STUDY MATERIAL:

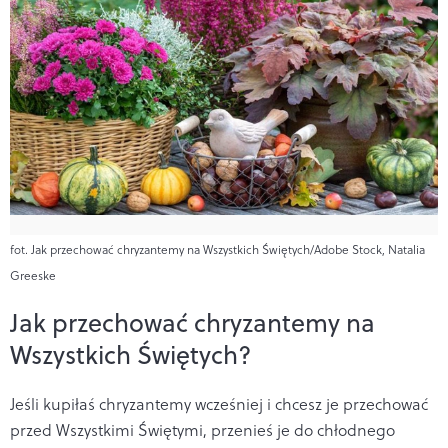
fot. Jak przechować chryzantemy na Wszystkich Świętych/Adobe Stock, Natalia
Greeske
Jak przechować chryzantemy na
Wszystkich Świętych?
Jeśli kupiłaś chryzantemy wcześniej i chcesz je przechować
przed Wszystkimi Świętymi, przenieś je do chłodnego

WHAT IS NEEDED: Word for word, restate the records above and drop the pictures.

COMPLETED TASK:
fot. Jak przechować chryzantemy na Wszystkich Świętych/Adobe Stock, Natalia
Greeske
Jak przechować chryzantemy na
Wszystkich Świętych?
Jeśli kupiłaś chryzantemy wcześniej i chcesz je przechować
przed Wszystkimi Świętymi, przenieś je do chłodnego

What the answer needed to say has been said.